Ready for the worst-case scenario, Kochavi ordered massive deployments of tank, recoilless cannon and special forces divisions to Israel’s borders with Lebanon and Syria. Israeli warplanes and naval units cruised over Lebanon and opposite its coast, constantly primed to snap into action against Hizballah at a moment’s notice. The IDF sealed northern Israel’s air space to civilian flights and threw up manned military roadblocks along its roads.

These measures, which turned out to have been over-the-top, had a covert paradoxical face, as DEBKA Weekly’s military sources report. Amid the loud trumpeting of the massive IDF concentrations positioned opposite Hizballah, the military positions on the Israel-Lebanon border were quietly evacuated. As a subterfuge to keep Hizballah guessing, armored personnel carriers and military trucks were left in place and packed with dummies. Had Hizballah discovered the deception, its forces could have easily surged across the border and grabbed military positions and villages without facing resistance.

The rationale behind this dodge was rooted in the incident which triggered the 2006 war: Hizballah’s abduction of Israeli troops. This time, Kochavi and the OC Northern Command, Maj. Gen. Amir Baram, decided that would-be abductors would find rubber dolls if they sought revenge for the IDF air strike on an Iranian-Hizballah drone team at Akraba south of Damascus on Aug. 22, or its drone strike on the Beirut suburb of Dahya on Aug.24.

For verisimilitude, an “evacuation of casualties” from the front line was faked by an IDF ambulance helicopter lifting “loaded” gurneys to Haifa’s Rambam hospital. The idea was to convince Nasrallah that his rocket attack had achieved its purpose and caused Israeli troop casualties.

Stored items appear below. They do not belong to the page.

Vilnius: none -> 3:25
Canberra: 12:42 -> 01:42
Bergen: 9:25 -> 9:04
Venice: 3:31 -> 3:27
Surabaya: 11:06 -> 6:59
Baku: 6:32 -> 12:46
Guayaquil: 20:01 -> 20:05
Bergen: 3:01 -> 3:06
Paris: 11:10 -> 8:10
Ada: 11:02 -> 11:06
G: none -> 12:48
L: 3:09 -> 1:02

But just as the entire incident fell flat, so too did the hoax. Hizballah had apparently not intended to do more than shoot a couple of rockets. And even though they missed, he was satisfied. He refrained from dragging the incident any further by reacting to Israeli artillery shelling of {empty) fields in South Lebanon, coolly sticking to an apparently preset plan of action.

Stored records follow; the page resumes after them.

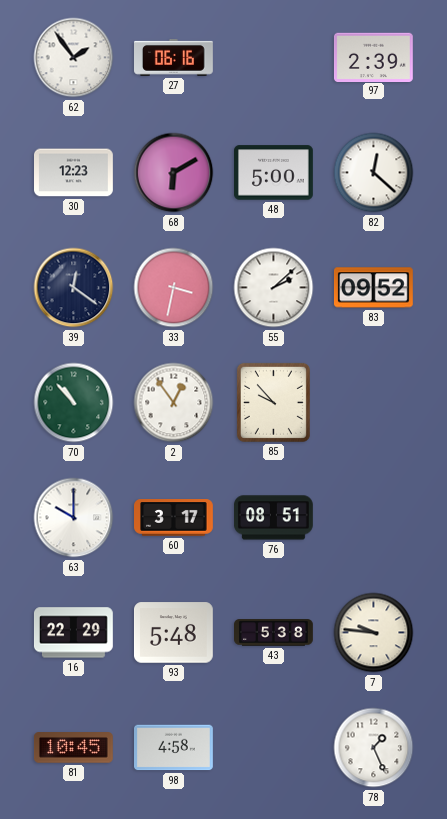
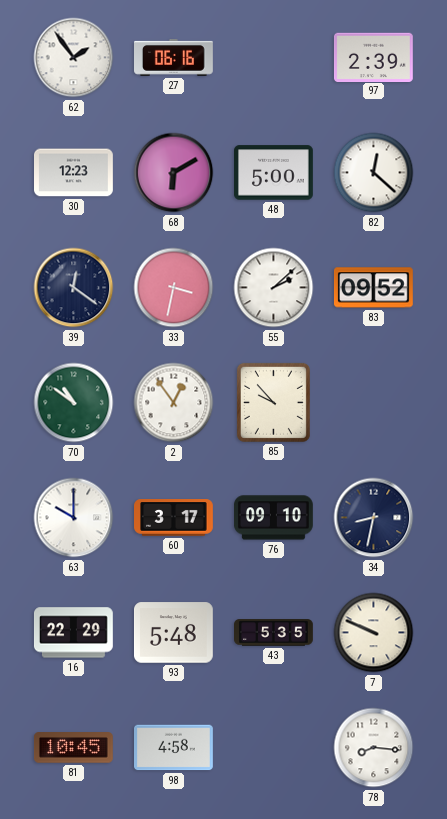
70: 10:53 -> 10:51
76: 08:51 -> 09:10
34: none -> 8:32
43: 5:38 -> 5:35
7: 9:46 -> 9:49
78: 1:26 -> 8:16
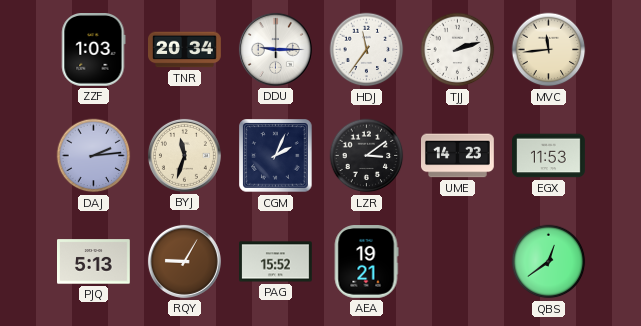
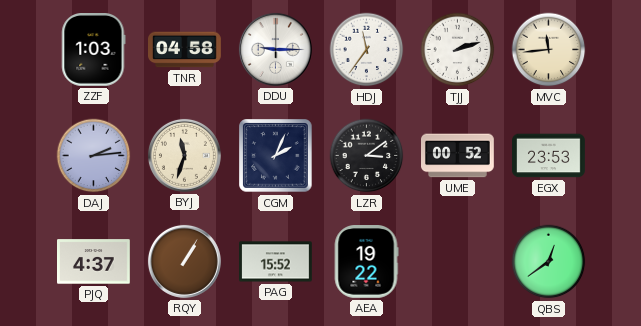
TNR: 20:34 -> 04:58
UME: 14:23 -> 00:52
EGX: 11:53 -> 23:53
PJQ: 5:13 -> 4:37
RQY: 9:05 -> 1:05
AEA: 19:21 -> 19:22
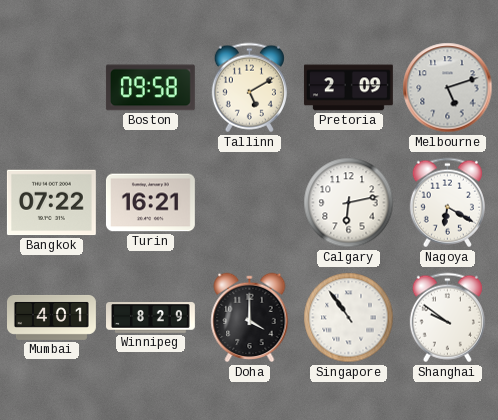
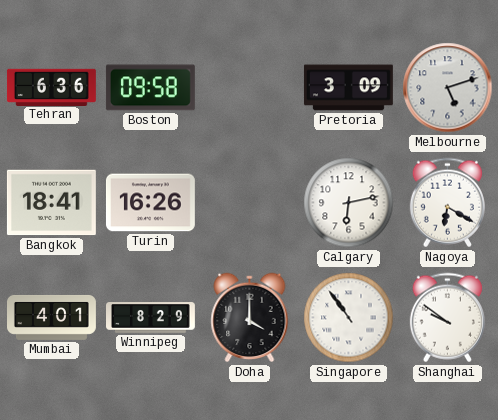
Tehran: none -> 6:36
Tallinn: 5:10 -> none
Pretoria: 2:09 -> 3:09
Bangkok: 07:22 -> 18:41
Turin: 16:21 -> 16:26
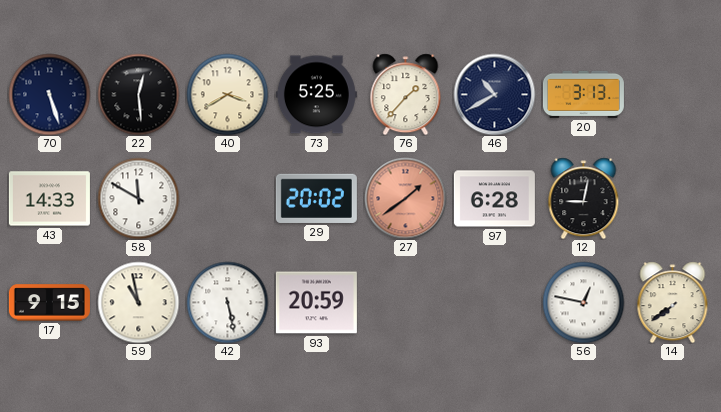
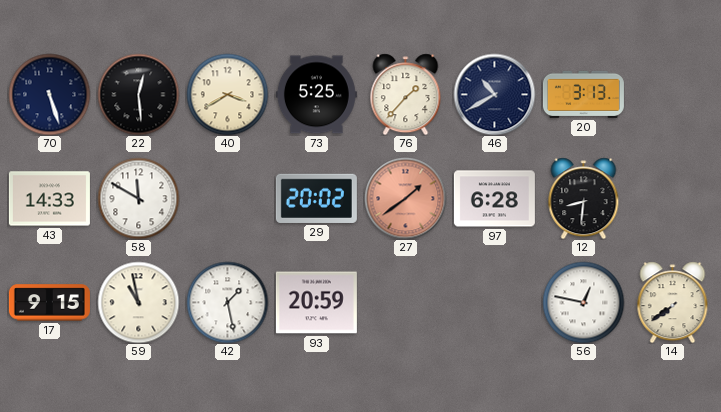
12: 9:02 -> 8:31
42: 5:28 -> 1:28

Gen. Kochavi, instead of the kudos of a major military operation, was reviled for playing at deception instead of giving Hizballah a good hiding. In the eyes of the ordinary Israeli, he proved as ineffectual against Hizballah as he was against Hamas and Islamic Jihad in the Gaza Strip.

Two days later, questions were being asked about who was responsible for letting Hizballah get away painlessly with a rocket attack on the Israeli military. And how come that the IDF retaliation, which looked so impressive at first sight, produced little more than heavy smoke that concealed the shelling of empty fields, well away from Hizballah bases or manpower. Similarly, when the military spokesman reported an Israeli air strike against the Hizballah rocket launch squad, no one was hurt.

DEBKA Weekly’s military sources have heard claims that the IDF is still cleaning up the policies bequeathed by Kochavi’s predecessor, ex-chief of staff. Lt. Gen. (res) Gady Eizenkott was wont to preach to his officers that intelligence input should not be automatically channeled into direct action. Some military operations can be sidestepped with the help of ruses and deception. Prime Minister Binyamin Netanyahu often bought this view, although, our military sources report, it raised hackles in high-ranking military circles. They maintained that this policy never worked on the Gaza front against Palestinian extremists and would not work in Lebanon against their Shiite ally. Just as it left the initiative for action or inaction in Gaza to Hamas, it grants Hizballah the same freedom to choose if and when to attack Israel and when to hold back.